Exercise and Health Laboratory, Interdisciplinary Center for the Study of Human Performance, Faculdade de Motricidade Humana, Universidade de Lisboa, Cruz-Quebrada - Portugal, Portugal.
Exercise and Health Laboratory, Interdisciplinary Center for the Study of Human Performance, Faculdade de Motricidade Humana, Universidade de Lisboa, Cruz-Quebrada - Portugal, Portugal.
J Pediatr. 2020 Oct;225:166-173.e1. doi: 10.1016/j.jpeds.2020.06.018. Epub 2020 Jun 14.
To examine the associations of changes in physical activity and sedentary patterns with changes in cardiometabolic outcomes from childhood to adolescence.

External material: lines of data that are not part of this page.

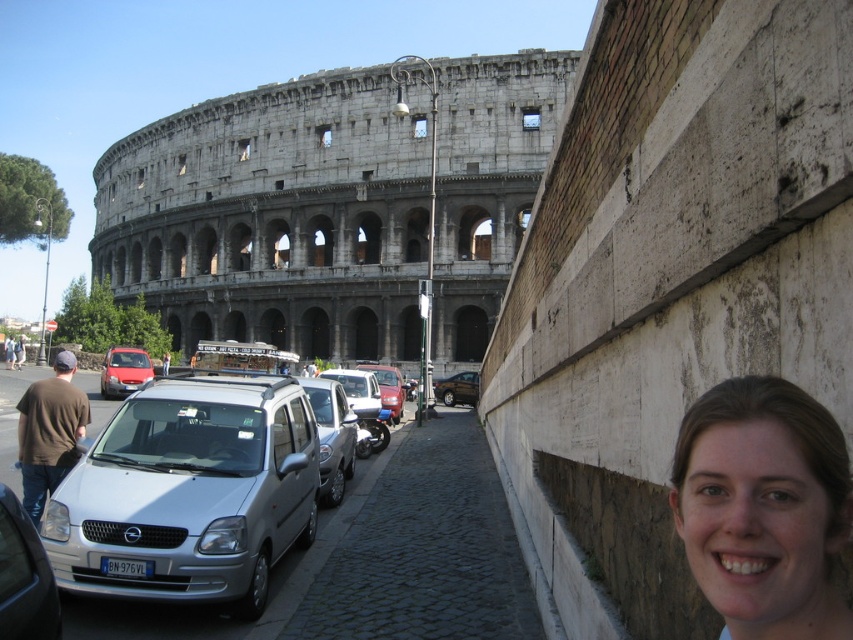 Is gray stone amphitheater at upper left thinner than smooth skin face at lower right?

No.

Can you confirm if gray stone amphitheater at upper left is smaller than smooth skin face at lower right?

No.

Which is behind, point (225, 280) or point (714, 394)?

Positioned behind is point (225, 280).

I want to click on gray stone amphitheater at upper left, so [x=276, y=216].

Is gray stone amphitheater at upper left bigger than silver metallic car at lower left?

Yes.

Is point (456, 172) less distant than point (38, 557)?

That is False.

Locate an element on the screen. gray stone amphitheater at upper left is located at coordinates (276, 216).

In order to click on gray stone amphitheater at upper left in this screenshot , I will do `click(276, 216)`.

Is silver metallic van at center wider than brown cotton shirt at left?

In fact, silver metallic van at center might be narrower than brown cotton shirt at left.

Looking at this image, can you confirm if silver metallic van at center is positioned below brown cotton shirt at left?

Correct, silver metallic van at center is located below brown cotton shirt at left.

Identify the location of silver metallic van at center. This screenshot has height=640, width=853. (189, 493). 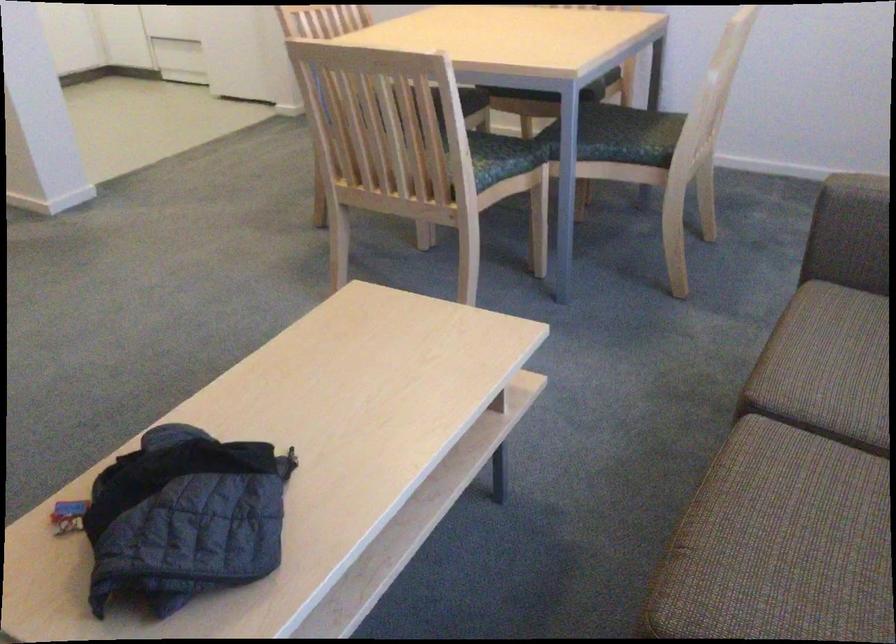 Find the location of `grey sofa sitting surface`. grey sofa sitting surface is located at coordinates (794, 489).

Youth from the International Children's Accelerometry Database (n = 1088; 55% girls), aged 8-13 years and followed for ∼4 years, were used in this analysis. Hip-mounted accelerometers were used and all physical activity intensities were expressed as the % of total wear-time. Sedentary time was separated into time spent in bouts <10 minutes and ≥10 minutes. A composite z score for cardiometabolic risk (CMR score) was computed by summing the standardized values for systolic and diastolic blood pressure, triglycerides (TG), low-density lipoprotein cholesterol (LDL-c), and the inverse high-density lipoprotein cholesterol. Multivariate analyses were performed using adjusted linear regression models.

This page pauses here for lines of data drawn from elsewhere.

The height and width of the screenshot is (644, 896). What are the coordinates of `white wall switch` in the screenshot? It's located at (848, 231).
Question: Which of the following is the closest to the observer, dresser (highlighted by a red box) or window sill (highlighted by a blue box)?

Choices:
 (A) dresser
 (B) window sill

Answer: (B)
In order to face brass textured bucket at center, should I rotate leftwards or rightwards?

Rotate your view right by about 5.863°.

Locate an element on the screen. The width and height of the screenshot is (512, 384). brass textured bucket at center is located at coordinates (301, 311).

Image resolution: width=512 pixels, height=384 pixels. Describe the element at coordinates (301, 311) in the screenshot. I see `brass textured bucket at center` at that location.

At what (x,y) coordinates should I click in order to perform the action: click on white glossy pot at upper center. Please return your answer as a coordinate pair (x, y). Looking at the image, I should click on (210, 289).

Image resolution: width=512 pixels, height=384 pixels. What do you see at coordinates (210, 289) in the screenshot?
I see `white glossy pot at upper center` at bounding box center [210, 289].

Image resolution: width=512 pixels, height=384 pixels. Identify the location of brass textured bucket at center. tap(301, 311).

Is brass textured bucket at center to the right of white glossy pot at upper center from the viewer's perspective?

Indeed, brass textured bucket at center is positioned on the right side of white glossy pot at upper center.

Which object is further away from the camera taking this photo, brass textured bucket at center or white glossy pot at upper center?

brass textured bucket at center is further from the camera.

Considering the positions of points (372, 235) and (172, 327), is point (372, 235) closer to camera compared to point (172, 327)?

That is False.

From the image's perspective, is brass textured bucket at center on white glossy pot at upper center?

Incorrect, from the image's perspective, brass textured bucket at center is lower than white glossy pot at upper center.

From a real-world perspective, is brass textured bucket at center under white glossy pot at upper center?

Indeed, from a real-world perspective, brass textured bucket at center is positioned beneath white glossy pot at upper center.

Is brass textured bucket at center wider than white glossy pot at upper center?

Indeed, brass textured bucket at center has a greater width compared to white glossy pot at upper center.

Increase in sedentary time was unfavorably associated with changes in CMR score (β = 0.021; CI 0.004-0.037), TG (β = 0.003; CI 0.001-0.005), and diastolic blood pressure (β = 0.068; CI 0.009-0.128). Decrease in moderate-to-vigorous physical activity was unfavorably associated with changes in LDL-c (β = -0.009; CI -0.017 to -0.001) and TG (β = -0.007; CI -0.013 to -0.001). Increase in ≥10 minutes sedentary time was unfavorably associated with changes in CMR score (β = 0.017; CI 0.004-0.030), LDL-c (β = 0.003; CI 0.000-0.005), and TG (β = 0.003; CI 0.000-0.004). Decrease in light-intensity physical activity was unfavorably associated with changes in CMR score (β = -0.020; CI = -0.040 to 0.000).
More physical activity and less prolonged sedentary time are beneficial for cardiometabolic health in youth transitioning to adolescence.
研究儿童期至青春期身体活动和久坐行为模式的变化与心脏代谢结局变化之间的关系。
本分析使用了国际儿童加速计数据库(n=1088;55%为女孩)中的青少年数据,年龄为 8-13 岁,随访时间约为 4 年。使用臀部佩戴的加速度计,所有身体活动强度均表示为总佩戴时间的%。久坐时间分为持续时间<10 分钟和≥10 分钟的时间。通过将收缩压和舒张压、甘油三酯(TG)、低密度脂蛋白胆固醇(LDL-c)和反向高密度脂蛋白胆固醇的标准化值相加,计算出心脏代谢风险综合评分(CMR 评分)。采用调整后的线性回归模型进行多变量分析。
久坐时间增加与 CMR 评分(β=0.021;CI 0.004-0.037)、TG(β=0.003;CI 0.001-0.005)和舒张压(β=0.068;CI 0.009-0.128)的变化呈负相关。中高强度体力活动减少与 LDL-c(β=-0.009;CI -0.017 至 -0.001)和 TG(β=-0.007;CI -0.013 至 -0.001)的变化呈负相关。≥10 分钟久坐时间增加与 CMR 评分(β=0.017;CI 0.004-0.030)、LDL-c(β=0.003;CI 0.000-0.005)和 TG(β=0.003;CI 0.000-0.004)的变化呈负相关。轻强度体力活动减少与 CMR 评分(β=-0.020;CI=-0.040 至 0.000)的变化呈负相关。
儿童期向青春期过渡期间,更多的身体活动和更少的长时间久坐对心脏代谢健康有益。